**About this exercise**
Looking at the records below, state how many lines include the string "taşıdı" and add nothing further.

**Supplied records**
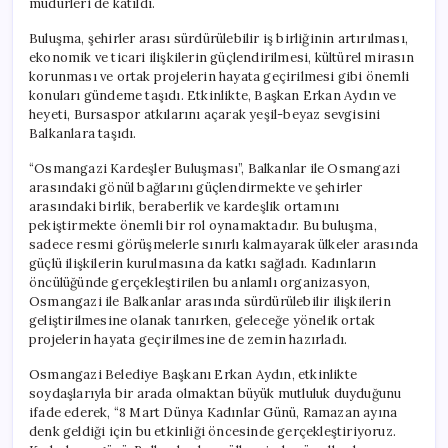
müdürleri de katıldı.
Buluşma, şehirler arası sürdürülebilir iş birliğinin artırılması,
ekonomik ve ticari ilişkilerin güçlendirilmesi, kültürel mirasın
korunması ve ortak projelerin hayata geçirilmesi gibi önemli
konuları gündeme taşıdı. Etkinlikte, Başkan Erkan Aydın ve
heyeti, Bursaspor atkılarını açarak yeşil-beyaz sevgisini
Balkanlara taşıdı.
“Osmangazi Kardeşler Buluşması”, Balkanlar ile Osmangazi
arasındaki gönül bağlarını güçlendirmekte ve şehirler
arasındaki birlik, beraberlik ve kardeşlik ortamını
pekiştirmekte önemli bir rol oynamaktadır. Bu buluşma,
sadece resmi görüşmelerle sınırlı kalmayarak ülkeler arasında
güçlü ilişkilerin kurulmasına da katkı sağladı. Kadınların
öncülüğünde gerçekleştirilen bu anlamlı organizasyon,
Osmangazi ile Balkanlar arasında sürdürülebilir ilişkilerin
geliştirilmesine olanak tanırken, geleceğe yönelik ortak
projelerin hayata geçirilmesine de zemin hazırladı.
Osmangazi Belediye Başkanı Erkan Aydın, etkinlikte
soydaşlarıyla bir arada olmaktan büyük mutluluk duyduğunu
ifade ederek, “8 Mart Dünya Kadınlar Günü, Ramazan ayına
denk geldiği için bu etkinliği öncesinde gerçekleştiriyoruz.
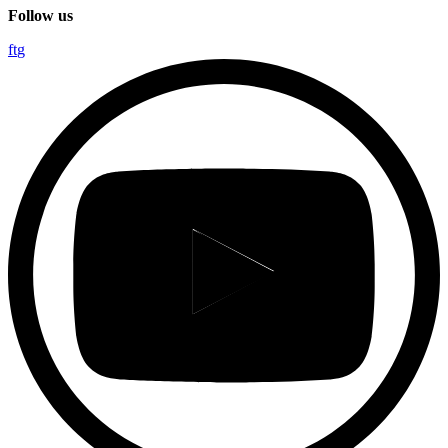
Follow us
f
t
g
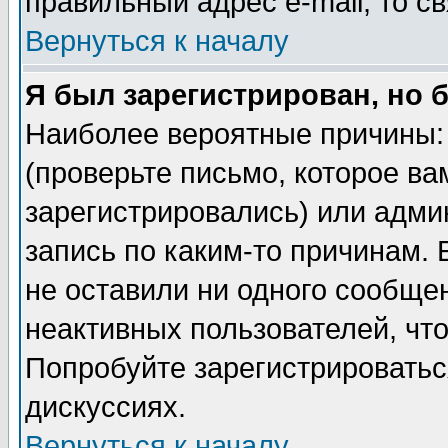
правильный адрес e-mail, то 
Вернуться к началу
Я был зарегистрирован, но 
Наиболее вероятные причины: 
(проверьте письмо, которое ва
зарегистрировались) или адми
запись по каким-то причинам. 
не оставили ни одного сообще
неактивных пользователей, чт
Попробуйте зарегистрироваться
дискуссиях.
Вернуться к началу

**Result of the task**
2